■ ASSIGNMENT
Below are entries; repeat exactly, and nothing else, the lines from the one holding "Screenshot is 375x1560." through the one holding "Hello world! (83, 1528)", inclusive. Leave the pictures out.

■ PROVIDED DATA
--- START ---
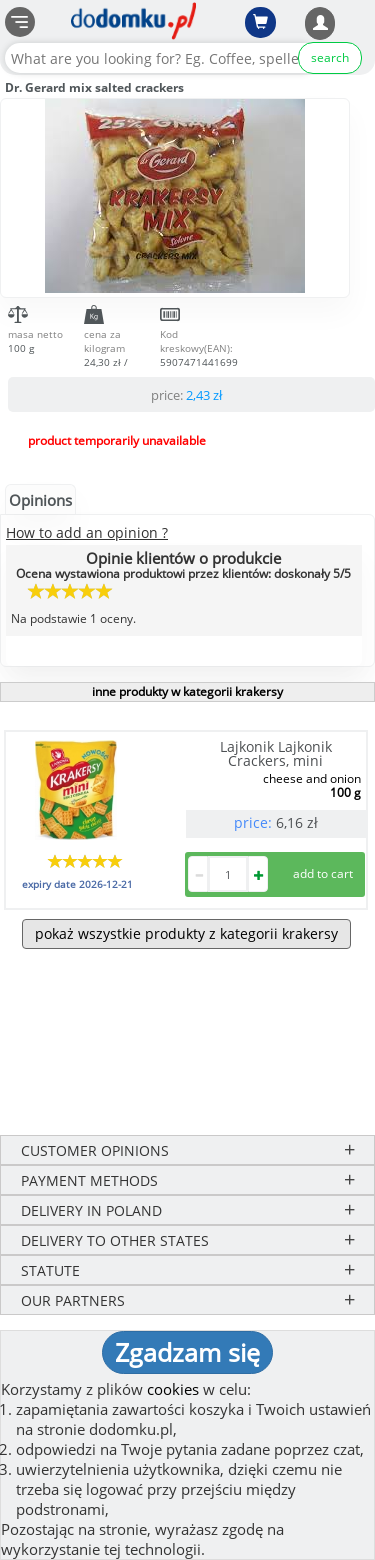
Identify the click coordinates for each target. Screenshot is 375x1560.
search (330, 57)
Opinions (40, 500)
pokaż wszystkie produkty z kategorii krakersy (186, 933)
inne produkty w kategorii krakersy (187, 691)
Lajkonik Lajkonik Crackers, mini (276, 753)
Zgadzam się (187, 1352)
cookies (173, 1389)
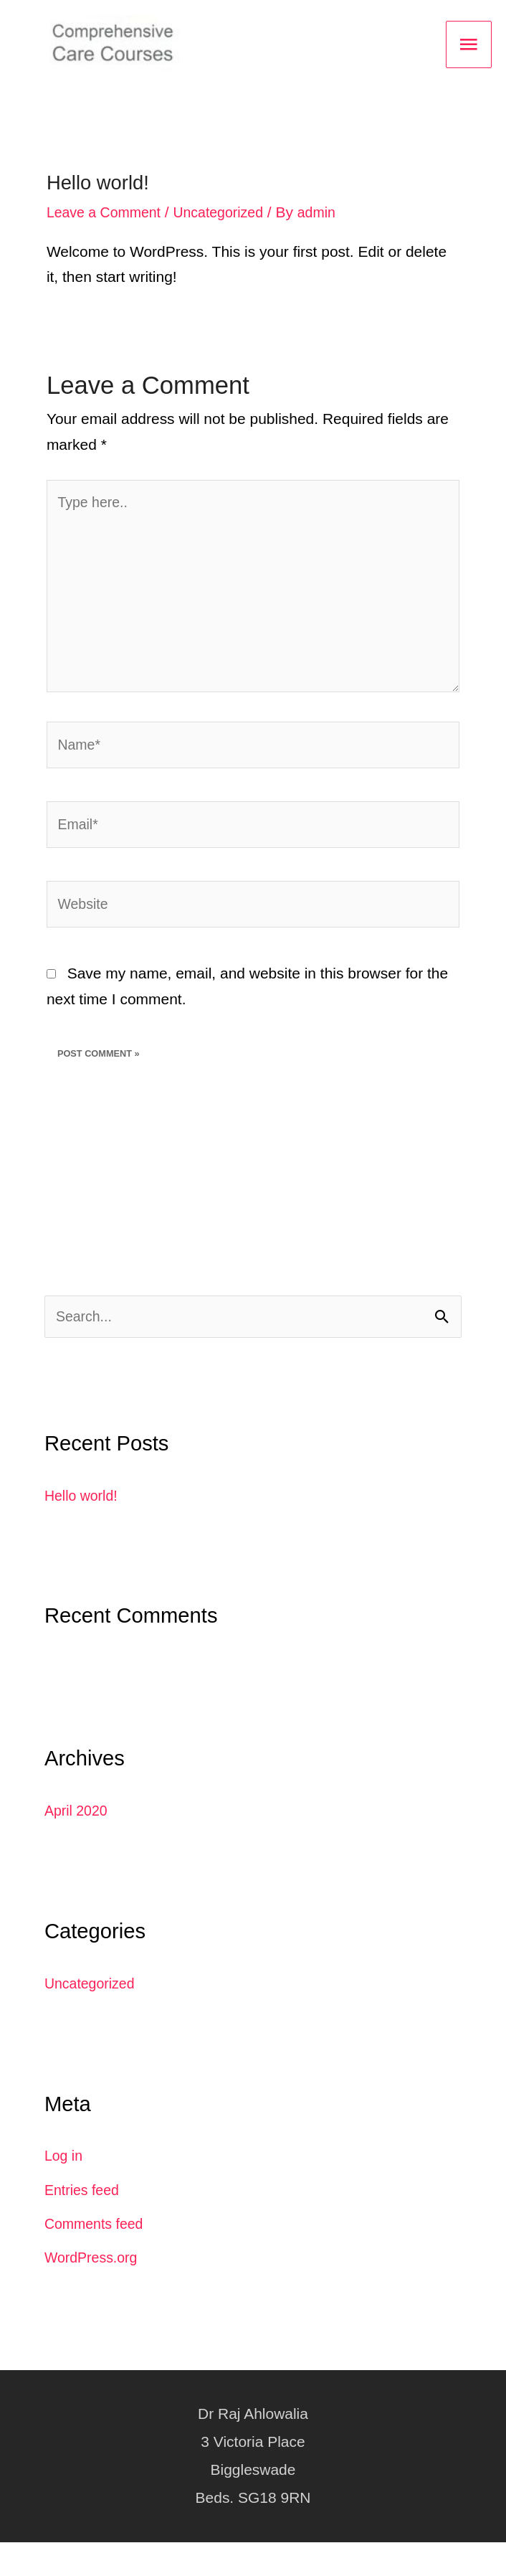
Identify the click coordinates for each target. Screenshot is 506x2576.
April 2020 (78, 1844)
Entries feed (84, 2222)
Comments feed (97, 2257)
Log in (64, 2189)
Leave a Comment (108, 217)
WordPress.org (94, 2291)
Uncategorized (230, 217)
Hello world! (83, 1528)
--- END ---
--- START ---
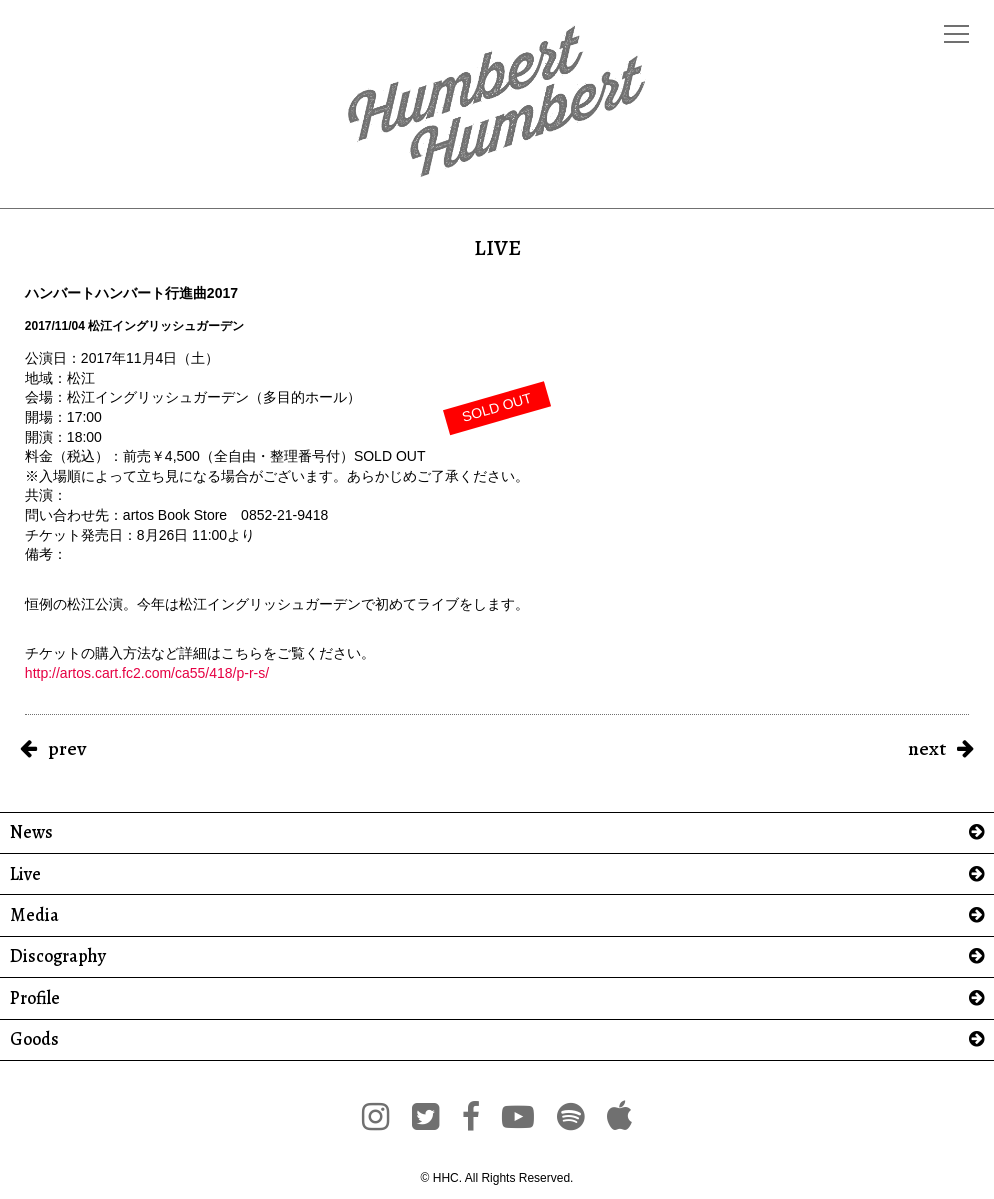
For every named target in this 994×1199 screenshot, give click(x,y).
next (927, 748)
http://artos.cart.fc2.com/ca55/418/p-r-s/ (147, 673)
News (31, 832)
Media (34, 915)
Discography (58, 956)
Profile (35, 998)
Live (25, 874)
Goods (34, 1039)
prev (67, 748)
--- END ---
--- START ---
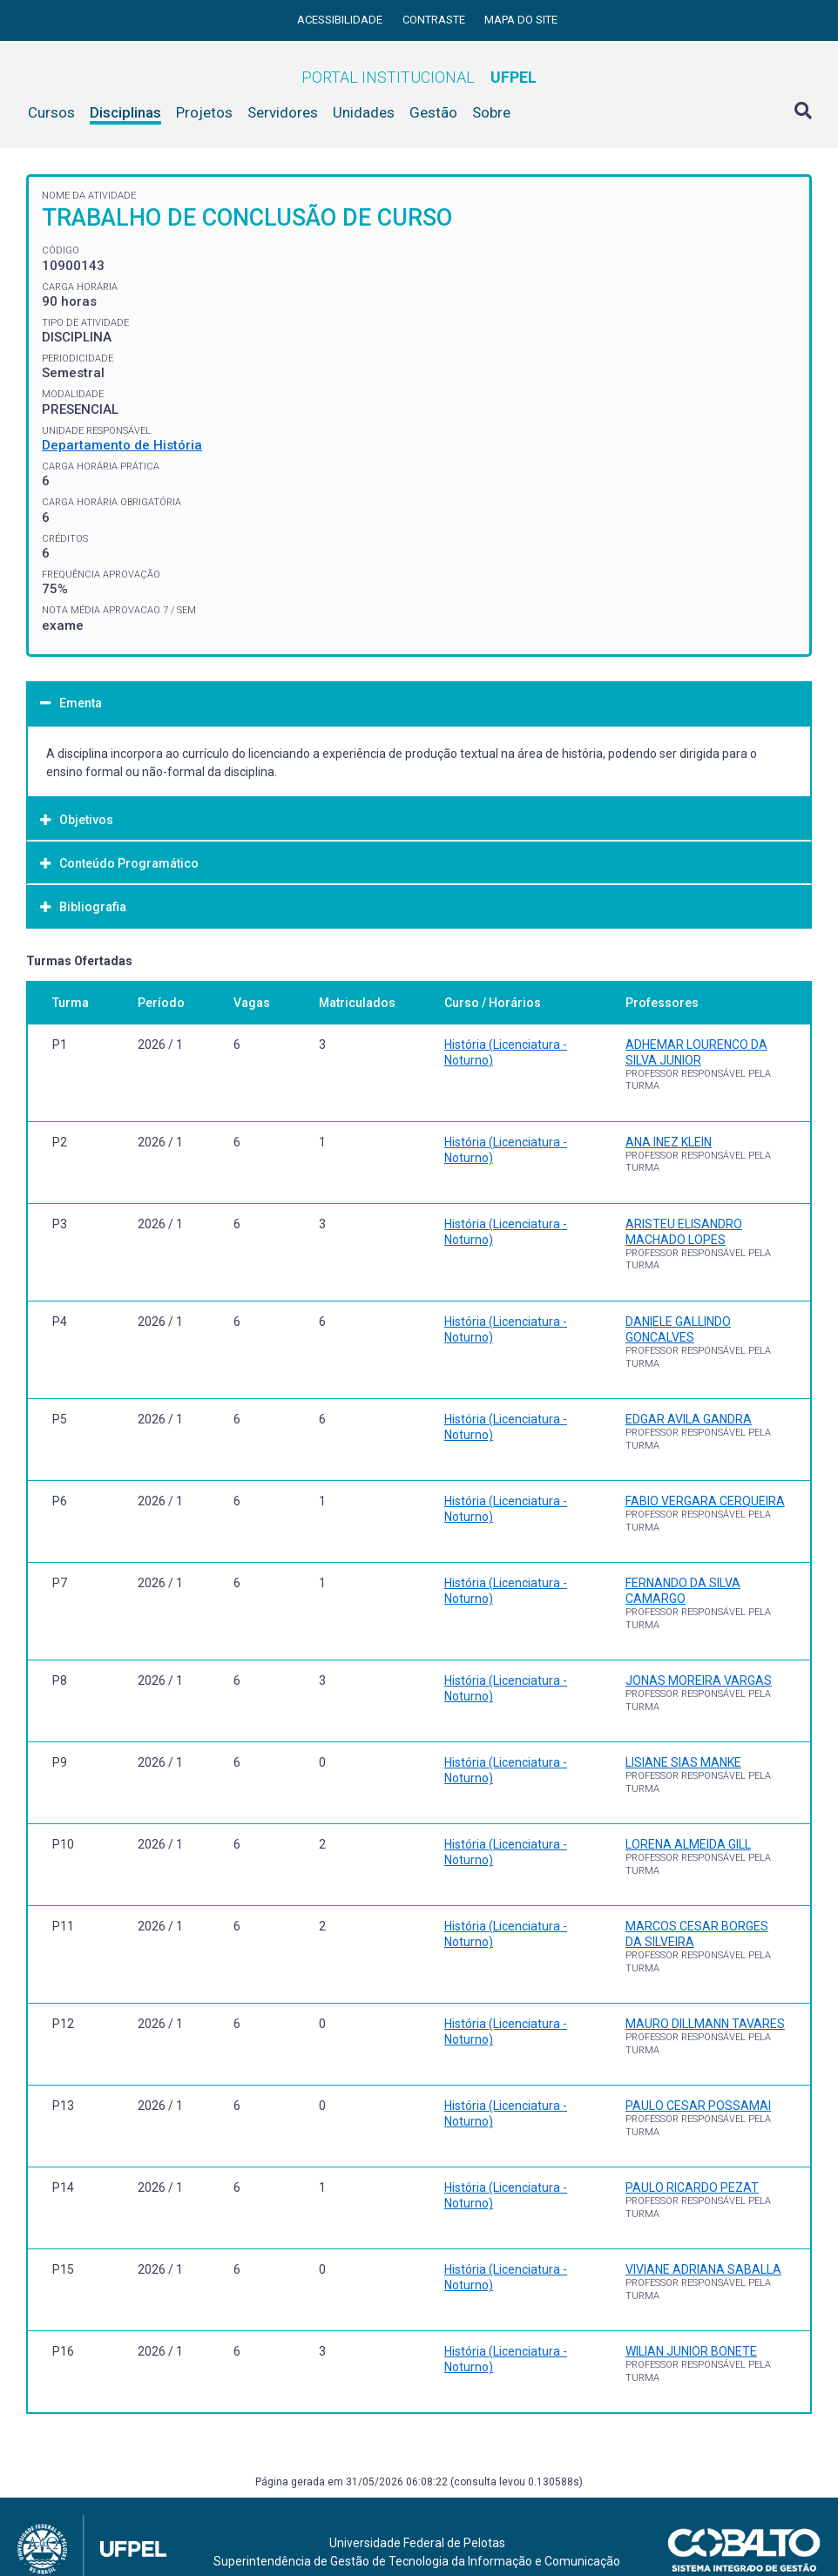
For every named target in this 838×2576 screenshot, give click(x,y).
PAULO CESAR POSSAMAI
--- END ---
■ REPLY
Identify the click coordinates for each target. Screenshot is 375x1560.
search (330, 57)
Opinions (40, 500)
pokaż wszystkie produkty z kategorii krakersy (186, 933)
inne produkty w kategorii krakersy (187, 691)
Lajkonik Lajkonik Crackers, mini (276, 753)
Zgadzam się (187, 1352)
cookies (173, 1389)
Identify the click coordinates for each target. Screenshot is 506x2576.
April 2020 (78, 1844)
Entries feed (84, 2222)
Comments feed (97, 2257)
Log in (64, 2189)
Leave a Comment (108, 217)
WordPress.org (94, 2291)
Uncategorized (230, 217)
Hello world! (83, 1528)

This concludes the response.